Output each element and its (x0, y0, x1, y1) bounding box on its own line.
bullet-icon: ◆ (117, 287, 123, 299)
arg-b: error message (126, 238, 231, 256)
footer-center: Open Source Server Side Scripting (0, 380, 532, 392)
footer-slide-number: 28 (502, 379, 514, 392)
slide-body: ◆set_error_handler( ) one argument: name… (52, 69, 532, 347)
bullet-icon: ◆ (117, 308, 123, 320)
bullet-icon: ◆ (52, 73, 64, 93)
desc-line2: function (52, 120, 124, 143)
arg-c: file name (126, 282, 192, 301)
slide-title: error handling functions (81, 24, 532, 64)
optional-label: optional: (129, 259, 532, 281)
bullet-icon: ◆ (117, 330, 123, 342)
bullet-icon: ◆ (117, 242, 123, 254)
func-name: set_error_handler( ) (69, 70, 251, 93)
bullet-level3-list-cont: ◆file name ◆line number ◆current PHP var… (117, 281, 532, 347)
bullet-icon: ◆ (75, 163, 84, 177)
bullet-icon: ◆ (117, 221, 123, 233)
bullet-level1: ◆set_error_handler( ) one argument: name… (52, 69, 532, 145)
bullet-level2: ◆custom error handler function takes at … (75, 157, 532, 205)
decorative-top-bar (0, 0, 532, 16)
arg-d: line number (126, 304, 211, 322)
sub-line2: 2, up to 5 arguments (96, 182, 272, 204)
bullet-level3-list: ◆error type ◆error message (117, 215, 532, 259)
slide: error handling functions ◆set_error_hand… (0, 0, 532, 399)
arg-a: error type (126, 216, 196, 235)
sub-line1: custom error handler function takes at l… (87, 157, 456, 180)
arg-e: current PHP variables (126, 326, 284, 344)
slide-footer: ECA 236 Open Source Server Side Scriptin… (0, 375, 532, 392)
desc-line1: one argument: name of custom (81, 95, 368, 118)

= = = = = = =

Among the lines of the material, find those that hold the word "current" and copy them.

Written solution:
bullet-level3-list-cont: ◆file name ◆line number ◆current PHP var… (117, 281, 532, 347)
arg-e: current PHP variables (126, 326, 284, 344)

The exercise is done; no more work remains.